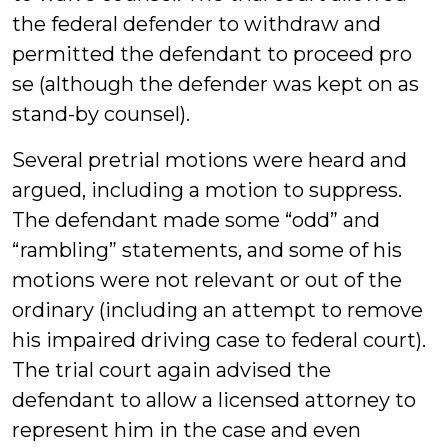
the federal defender to withdraw and
permitted the defendant to proceed pro
se (although the defender was kept on as
stand-by counsel).
Several pretrial motions were heard and
argued, including a motion to suppress.
The defendant made some “odd” and
“rambling” statements, and some of his
motions were not relevant or out of the
ordinary (including an attempt to remove
his impaired driving case to federal court).
The trial court again advised the
defendant to allow a licensed attorney to
represent him in the case and even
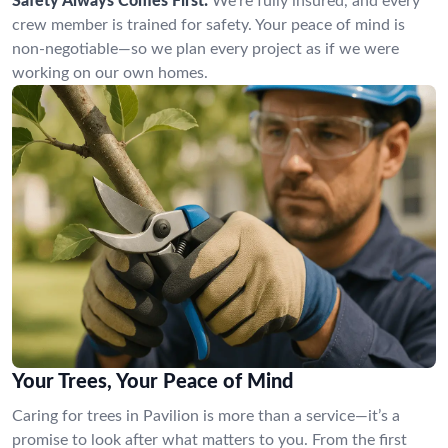
Safety Always Comes First:
We’re fully insured, and every
crew member is trained for safety. Your peace of mind is
non-negotiable—so we plan every project as if we were
working on our own homes.
Your Trees, Your Peace of Mind
Caring for trees in Pavilion is more than a service—it’s a
promise to look after what matters to you. From the first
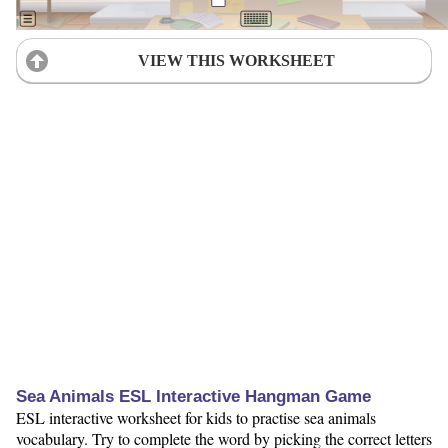
VIEW THIS WORKSHEET
Sea Animals ESL Interactive Hangman Game
ESL interactive worksheet for kids to practise sea animals
vocabulary. Try to complete the word by picking the correct letters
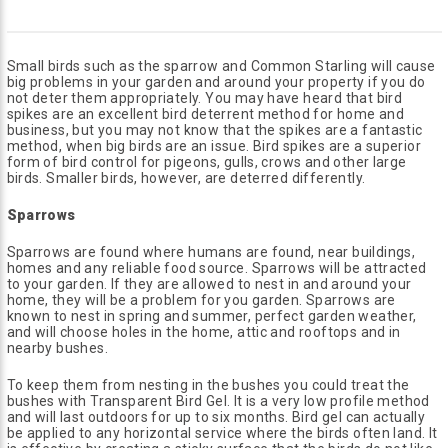
Small birds such as the sparrow and Common Starling will cause
big problems in your garden and around your property if you do
not deter them appropriately. You may have heard that bird
spikes are an excellent bird deterrent method for home and
business, but you may not know that the spikes are a fantastic
method, when big birds are an issue. Bird spikes are a superior
form of bird control for pigeons, gulls, crows and other large
birds. Smaller birds, however, are deterred differently.
Sparrows
Sparrows are found where humans are found, near buildings,
homes and any reliable food source. Sparrows will be attracted
to your garden. If they are allowed to nest in and around your
home, they will be a problem for you garden. Sparrows are
known to nest in spring and summer, perfect garden weather,
and will choose holes in the home, attic and rooftops and in
nearby bushes.
To keep them from nesting in the bushes you could treat the
bushes with Transparent Bird Gel. It is a very low profile method
and will last outdoors for up to six months. Bird gel can actually
be applied to any horizontal service where the birds often land. It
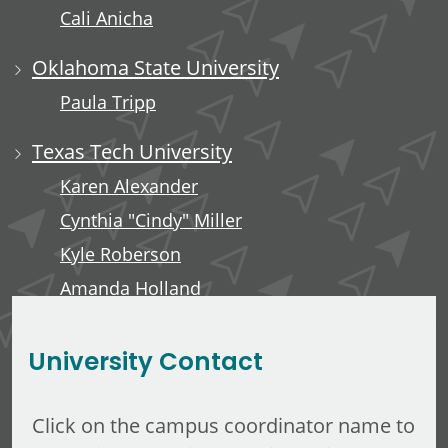
Cali Anicha
Oklahoma State University
Paula Tripp
Texas Tech University
Karen Alexander
Cynthia "Cindy" Miller
Kyle Roberson
Amanda Holland
Minerva Tuliao
University Contact
Click on the campus coordinator name to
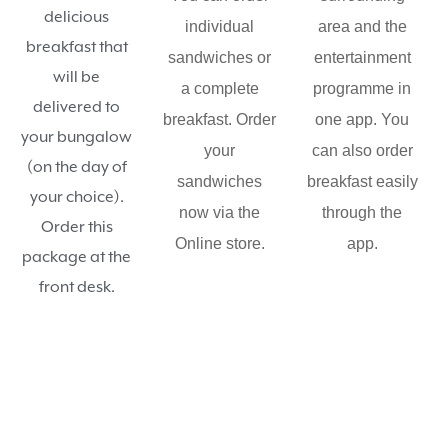
delicious
individual
area and the
breakfast that
sandwiches or
entertainment
will be
a complete
programme in
delivered to
breakfast. Order
one app. You
your bungalow
your
can also order
(on the day of
sandwiches
breakfast easily
your choice).
now via the
through the
Order this
Online store.
app.
package at the
front desk.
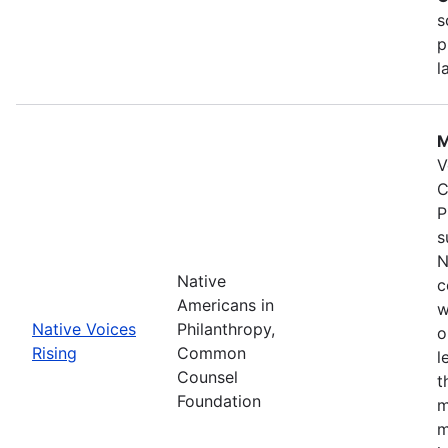
s
p
l
M
V
C
P
s
N
Native
c
Americans in
w
Native Voices
Philanthropy,
o
Rising
Common
l
Counsel
t
Foundation
m
m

- - - - - - -

[Task requirements] Pictures do not go in the copy; print every entry exactly as it stands.

[Exercise output]
the federal defender to withdraw and
permitted the defendant to proceed pro
se (although the defender was kept on as
stand-by counsel).
Several pretrial motions were heard and
argued, including a motion to suppress.
The defendant made some “odd” and
“rambling” statements, and some of his
motions were not relevant or out of the
ordinary (including an attempt to remove
his impaired driving case to federal court).
The trial court again advised the
defendant to allow a licensed attorney to
represent him in the case and even
Safety Always Comes First:
We’re fully insured, and every
crew member is trained for safety. Your peace of mind is
non-negotiable—so we plan every project as if we were
working on our own homes.
Your Trees, Your Peace of Mind
Caring for trees in Pavilion is more than a service—it’s a
promise to look after what matters to you. From the first
VIEW THIS WORKSHEET
Sea Animals ESL Interactive Hangman Game
ESL interactive worksheet for kids to practise sea animals
vocabulary. Try to complete the word by picking the correct letters
Small birds such as the sparrow and Common Starling will cause
big problems in your garden and around your property if you do
not deter them appropriately. You may have heard that bird
spikes are an excellent bird deterrent method for home and
business, but you may not know that the spikes are a fantastic
method, when big birds are an issue. Bird spikes are a superior
form of bird control for pigeons, gulls, crows and other large
birds. Smaller birds, however, are deterred differently.
Sparrows
Sparrows are found where humans are found, near buildings,
homes and any reliable food source. Sparrows will be attracted
to your garden. If they are allowed to nest in and around your
home, they will be a problem for you garden. Sparrows are
known to nest in spring and summer, perfect garden weather,
and will choose holes in the home, attic and rooftops and in
nearby bushes.
To keep them from nesting in the bushes you could treat the
bushes with Transparent Bird Gel. It is a very low profile method
and will last outdoors for up to six months. Bird gel can actually
be applied to any horizontal service where the birds often land. It
Cali Anicha
Oklahoma State University
Paula Tripp
Texas Tech University
Karen Alexander
Cynthia "Cindy" Miller
Kyle Roberson
Amanda Holland
Minerva Tuliao
University Contact
Click on the campus coordinator name to
delicious
individual
area and the
breakfast that
sandwiches or
entertainment
will be
a complete
programme in
delivered to
breakfast. Order
one app. You
your bungalow
your
can also order
(on the day of
sandwiches
breakfast easily
your choice).
now via the
through the
Order this
Online store.
app.
package at the
front desk.
s
p
l
M
V
C
P
s
N
Native
c
Americans in
w
Native Voices
Philanthropy,
o
Rising
Common
l
Counsel
t
Foundation
m
m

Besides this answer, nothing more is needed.